Billionaire investor Warren Buffett is back in the headlines due to his investment activities lately. One intriguing move was letting go of one of his only two Canadian stock holdings. Does it send a sell signal to Canadians?
His conglomerate Berkshire Hathaway sold its entire stake in Restaurant Brands International (TSX:QSR)(NYSE:QSR) and kept Suncor Energy (TSX:SU)(NYSE:SU). The restaurant stock and energy stock have contrasting performances in the pandemic, and Buffett chose to dump the better performer.
Questionable move
Will the owner of fast-food chains Tim Hortons, Burger King, and Popeyes be in turmoil after Buffett ditched the stock? The sale did not rattle investors in the restaurant stock. Perhaps to them it was a questionable decision. Restaurant Brands International is making great strides and recovering remarkably from the COVID-19 shock.

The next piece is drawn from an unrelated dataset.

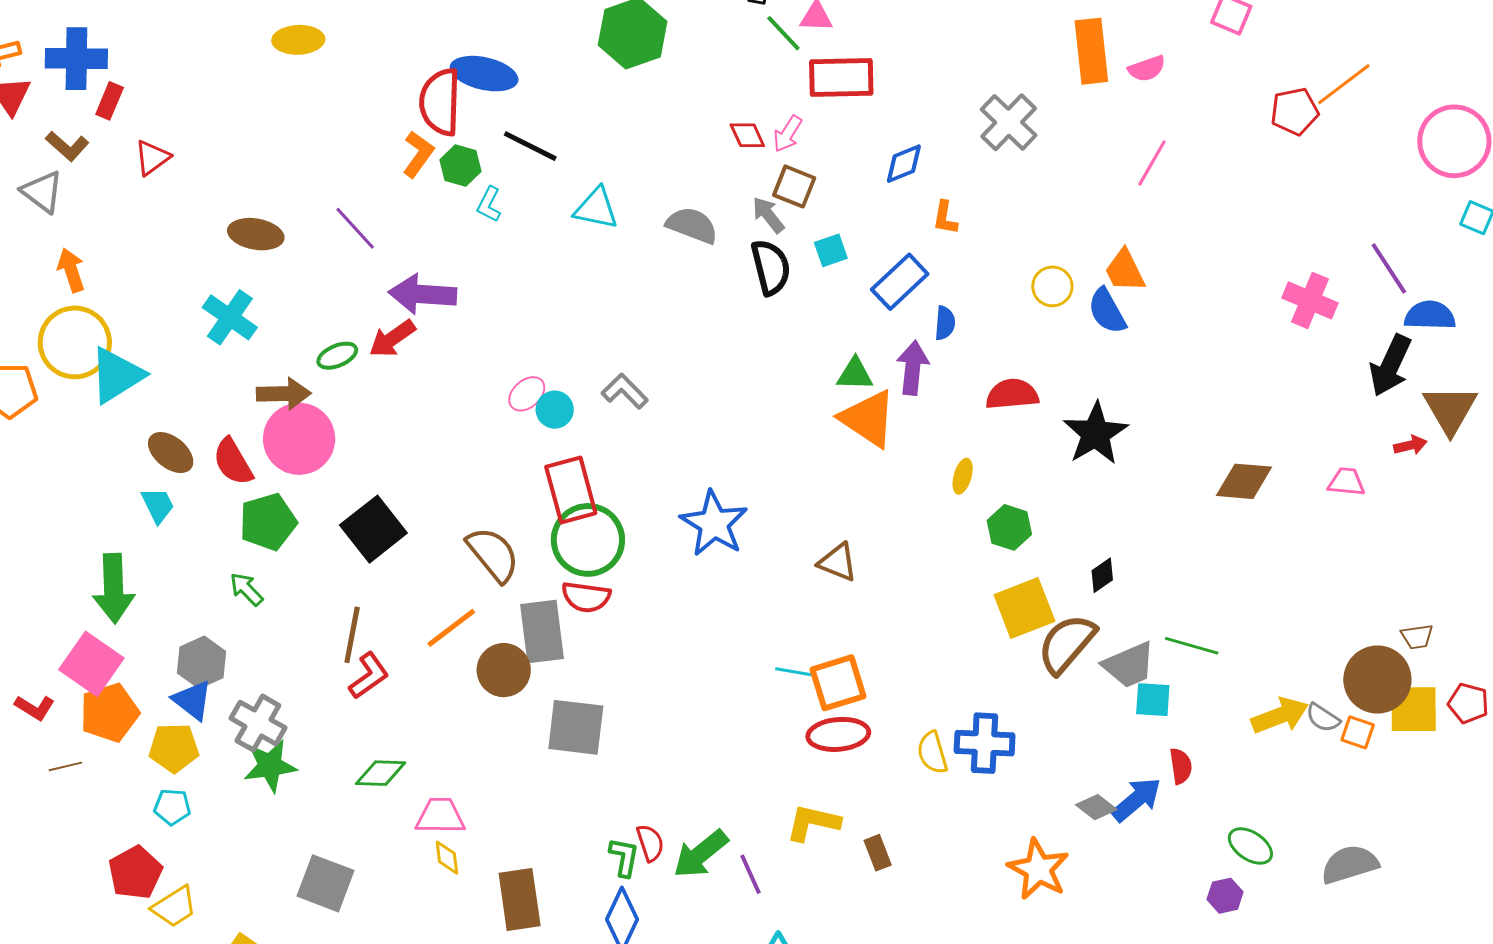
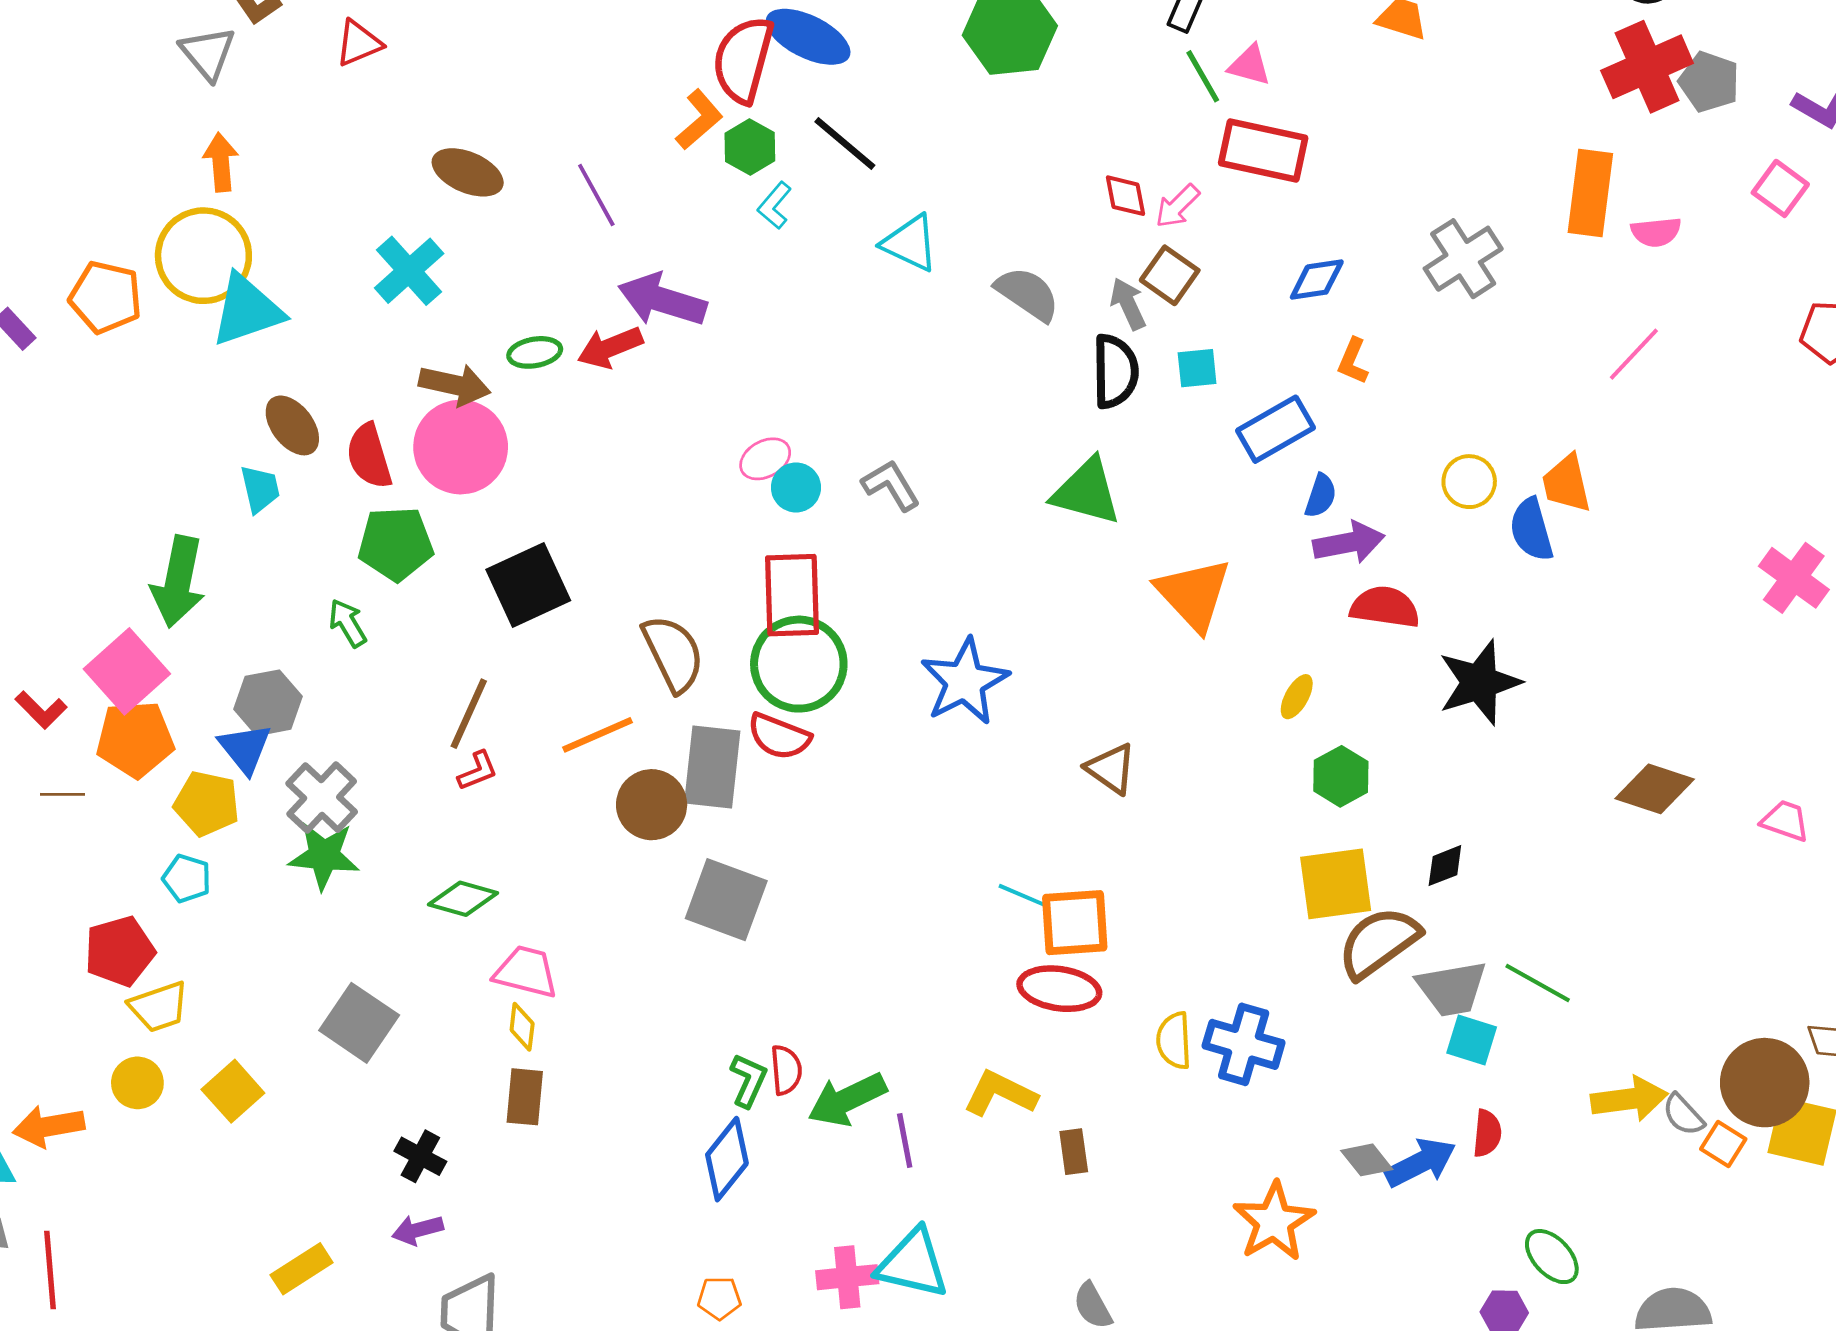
purple arrow: (913, 368) -> (1349, 543), moved, turned 60
green triangle: (855, 374) -> (1087, 492), moved, size x1.5
red L-shape: (369, 676) -> (478, 771), size x0.7
brown rectangle: (520, 900) -> (525, 1097), moved, size x0.7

It was also quite contrary to another billionaire investor. Bill Ackman, the owner of Pershing Square Holdings, reworked his stock portfolio by dropping Berkshire Hathaway and retaining Restaurant Brands International. As of the second quarter of 2020, Ackman’s stake in the Canadian stock is US$1.3 billion.
The company reopened more than 4,500 restaurants in the second quarter of 2020, about 93% of its network. However, total revenue ($1.04 billion) and net income ($163 million) for the quarter ended June 30, 2020, fell 25% and 36%, respectively. RBI is planning to shut down underperforming locations to boost liquidity.
Shattered record
The most recent 13F filings of Berkshire Hathaway with the SEC show Buffett’s investment firm increased its stake in Suncor Energy, Canada’s energy infrastructure giant and oil sands king. As of June 30, 2020, Berkshire holds 19.94 million shares of the bellwether energy stock versus 14.94 million shares at the end of March 2020.
In February 2020, Suncor raised its dividend by 10.7% to post a record 18 consecutive years of dividend increases. However, when COVID-19 struck, the feat was immediately shattered. Energy stocks took a severe beating from global lockdowns and a price war between Saudi Arabia and Russia. Crude oil prices plunged due to oversupply. Buffett describes it as a one-two punch.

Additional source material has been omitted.